Task brief:
Write out exactly the line containing "Dezember 2020" along with each line that follows it in the records below, and no others.

[Saved entries]
------------------------------------------------------------------------

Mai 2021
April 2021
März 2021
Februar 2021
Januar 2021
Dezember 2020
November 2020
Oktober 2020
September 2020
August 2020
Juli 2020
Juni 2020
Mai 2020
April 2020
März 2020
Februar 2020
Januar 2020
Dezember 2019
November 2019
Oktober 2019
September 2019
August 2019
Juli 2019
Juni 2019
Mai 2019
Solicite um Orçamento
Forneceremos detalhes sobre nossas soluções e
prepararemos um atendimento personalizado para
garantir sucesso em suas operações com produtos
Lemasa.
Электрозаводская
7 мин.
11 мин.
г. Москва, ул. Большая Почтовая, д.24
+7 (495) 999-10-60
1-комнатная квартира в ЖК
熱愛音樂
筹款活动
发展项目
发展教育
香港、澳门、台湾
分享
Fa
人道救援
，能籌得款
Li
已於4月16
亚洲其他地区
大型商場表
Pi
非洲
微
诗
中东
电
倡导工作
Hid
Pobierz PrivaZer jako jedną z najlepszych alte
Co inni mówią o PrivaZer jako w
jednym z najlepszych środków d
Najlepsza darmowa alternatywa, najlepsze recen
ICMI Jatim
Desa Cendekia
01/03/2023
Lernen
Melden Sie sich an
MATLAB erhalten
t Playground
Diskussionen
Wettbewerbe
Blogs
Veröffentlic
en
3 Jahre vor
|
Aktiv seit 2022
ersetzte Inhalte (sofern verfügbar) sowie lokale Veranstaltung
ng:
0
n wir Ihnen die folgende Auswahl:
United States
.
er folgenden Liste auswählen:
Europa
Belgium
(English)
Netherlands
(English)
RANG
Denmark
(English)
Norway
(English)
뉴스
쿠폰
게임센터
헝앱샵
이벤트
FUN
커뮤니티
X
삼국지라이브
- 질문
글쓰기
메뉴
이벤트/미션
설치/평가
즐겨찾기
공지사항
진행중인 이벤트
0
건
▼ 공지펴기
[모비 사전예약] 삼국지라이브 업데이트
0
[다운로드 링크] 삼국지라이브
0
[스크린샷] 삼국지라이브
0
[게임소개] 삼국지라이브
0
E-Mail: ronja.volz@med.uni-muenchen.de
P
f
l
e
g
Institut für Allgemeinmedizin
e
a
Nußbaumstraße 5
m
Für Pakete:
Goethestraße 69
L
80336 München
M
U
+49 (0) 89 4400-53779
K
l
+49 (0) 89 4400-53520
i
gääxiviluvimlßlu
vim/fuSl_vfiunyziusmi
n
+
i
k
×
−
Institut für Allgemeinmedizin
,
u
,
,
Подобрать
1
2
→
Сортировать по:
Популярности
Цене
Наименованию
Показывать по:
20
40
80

------------------------------------------------------------------------

Task output:
Dezember 2020
November 2020
Oktober 2020
September 2020
August 2020
Juli 2020
Juni 2020
Mai 2020
April 2020
März 2020
Februar 2020
Januar 2020
Dezember 2019
November 2019
Oktober 2019
September 2019
August 2019
Juli 2019
Juni 2019
Mai 2019
Solicite um Orçamento
Forneceremos detalhes sobre nossas soluções e
prepararemos um atendimento personalizado para
garantir sucesso em suas operações com produtos
Lemasa.
Электрозаводская
7 мин.
11 мин.
г. Москва, ул. Большая Почтовая, д.24
+7 (495) 999-10-60
1-комнатная квартира в ЖК
熱愛音樂
筹款活动
发展项目
发展教育
香港、澳门、台湾
分享
Fa
人道救援
，能籌得款
Li
已於4月16
亚洲其他地区
大型商場表
Pi
非洲
微
诗
中东
电
倡导工作
Hid
Pobierz PrivaZer jako jedną z najlepszych alte
Co inni mówią o PrivaZer jako w
jednym z najlepszych środków d
Najlepsza darmowa alternatywa, najlepsze recen
ICMI Jatim
Desa Cendekia
01/03/2023
Lernen
Melden Sie sich an
MATLAB erhalten
t Playground
Diskussionen
Wettbewerbe
Blogs
Veröffentlic
en
3 Jahre vor
|
Aktiv seit 2022
ersetzte Inhalte (sofern verfügbar) sowie lokale Veranstaltung
ng:
0
n wir Ihnen die folgende Auswahl:
United States
.
er folgenden Liste auswählen:
Europa
Belgium
(English)
Netherlands
(English)
RANG
Denmark
(English)
Norway
(English)
뉴스
쿠폰
게임센터
헝앱샵
이벤트
FUN
커뮤니티
X
삼국지라이브
- 질문
글쓰기
메뉴
이벤트/미션
설치/평가
즐겨찾기
공지사항
진행중인 이벤트
0
건
▼ 공지펴기
[모비 사전예약] 삼국지라이브 업데이트
0
[다운로드 링크] 삼국지라이브
0
[스크린샷] 삼국지라이브
0
[게임소개] 삼국지라이브
0
E-Mail: ronja.volz@med.uni-muenchen.de
P
f
l
e
g
Institut für Allgemeinmedizin
e
a
Nußbaumstraße 5
m
Für Pakete:
Goethestraße 69
L
80336 München
M
U
+49 (0) 89 4400-53779
K
l
+49 (0) 89 4400-53520
i
gääxiviluvimlßlu
vim/fuSl_vfiunyziusmi
n
+
i
k
×
−
Institut für Allgemeinmedizin
,
u
,
,
Подобрать
1
2
→
Сортировать по:
Популярности
Цене
Наименованию
Показывать по:
20
40
80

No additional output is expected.